Record excerpts below:

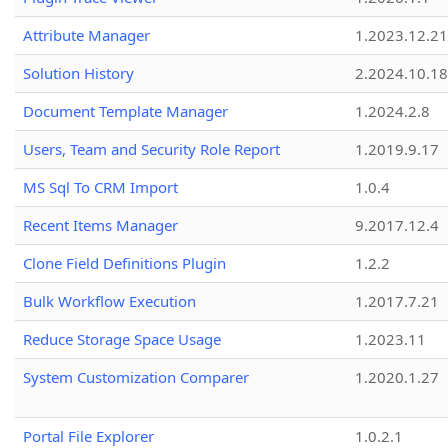
Attribute Manager
1.2023.12.21
Solution History
2.2024.10.18
Document Template Manager
1.2024.2.8
Users, Team and Security Role Report
1.2019.9.17
MS Sql To CRM Import
1.0.4
Recent Items Manager
9.2017.12.4
Clone Field Definitions Plugin
1.2.2
Bulk Workflow Execution
1.2017.7.21
Reduce Storage Space Usage
1.2023.11
System Customization Comparer
1.2020.1.27
Portal File Explorer
1.0.2.1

End of Record excerpts.

== Your instructions ==
The records above should be written out exactly, and the images dropped.

== Response for this exercise ==
Attribute Manager
1.2023.12.21
Solution History
2.2024.10.18
Document Template Manager
1.2024.2.8
Users, Team and Security Role Report
1.2019.9.17
MS Sql To CRM Import
1.0.4
Recent Items Manager
9.2017.12.4
Clone Field Definitions Plugin
1.2.2
Bulk Workflow Execution
1.2017.7.21
Reduce Storage Space Usage
1.2023.11
System Customization Comparer
1.2020.1.27
Portal File Explorer
1.0.2.1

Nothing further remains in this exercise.